Integrated kernel and spectral zeta function

[grilo]

I was looking at a paper about strong-coupling expansion (N. F. Svaiter, Physica (Amsterdam) 345A, 517 (2005) ) and it claims that
$$-\int d^d x \int d^d y (-\Delta + m^2)\delta^d(x-y) = \textbf{Tr} I + \left.\frac{d}{ds}\zeta(s)\right|_{s=0}$$
where $$\zeta(s)$$ is the spectral zeta function, and $$I$$ is the identity matrix.

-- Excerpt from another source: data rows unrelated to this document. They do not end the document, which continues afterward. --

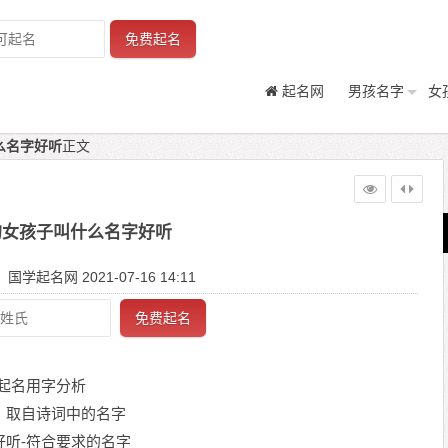
免费起名
起名网
男孩名字
女
么名字好听
正文
的女孩子叫什么名字好听
学起名网 2021-07-16 14:11
免费起名
起名用字分析
：取自诗词中的名字
听-符合要求的名字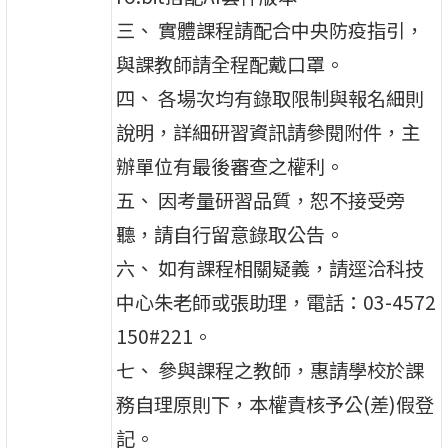
三、 實體課程請配合中央防疫指引，
與課教師請全程配戴口罩。
四、 各場次均有錄取限制與報名細則
說明，詳細研習資訊請參閱附件，主
辦單位有最後審查之權利。
五、 因考量研習品質，恕不接受旁
聽，請自行留意錄取公告。
六、 如有課程相關疑義，請逕洽科技
中心朱老師或張助理，電話：03-4572
150#221。
七、 參與課程之教師，惠請學校於課
務自理原則下，本權責核予公(差)假登
記。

It is clear to me that the derivative of the zeta function is related to the logarithm of the determinant of the operator in the left-hand side. What is *not* clear is how that double integral is related to that.

 

[eljose79]

Thank you for bringing up this interesting paper on strong-coupling expansion. After carefully reviewing the equation you mentioned, I can provide some insights to help clarify the relationship between the double integral and the logarithm of the determinant.

Firstly, the double integral on the left-hand side represents the Green's function of the operator (-\Delta + m^2) in d-dimensional space, where \delta^d(x-y) is the Dirac delta function. This Green's function is commonly used to solve differential equations in physics and is related to the spectral zeta function \zeta(s) through the formula:

-\int d^d x \int d^d y (-\Delta + m^2)\delta^d(x-y) = \int_0^\infty dt\, \mathrm{e}^{-tm^2} \mathrm{Tr}\left[ \mathrm{e}^{-t(-\Delta)}\right]

This formula can be found in the paper by N. F. Svaiter (Eq. 3.5) and is derived using the heat kernel method. The right-hand side of the equation is the trace of the heat kernel, which is related to the spectral zeta function through the Mellin transform.

Now, to understand the relationship between the double integral and the logarithm of the determinant, we can use the fact that the logarithm of the determinant of an operator can be expressed as the integral of its trace over the complex plane. This is known as the Witten index and is given by:

\log \det (-\Delta + m^2) = \int_0^\infty \frac{dt}{t} \mathrm{Tr}\left[\mathrm{e}^{-t(-\Delta + m^2)}\right]

Comparing this equation with the previous one, we can see that the double integral on the left-hand side is equivalent to the logarithm of the determinant of the operator (-\Delta + m^2).

In summary, the double integral in the equation you mentioned is related to the Green's function of the operator (-\Delta + m^2), which is in turn related to the logarithm of the determinant through the Witten index. I hope this helps clarify the relationship between these quantities.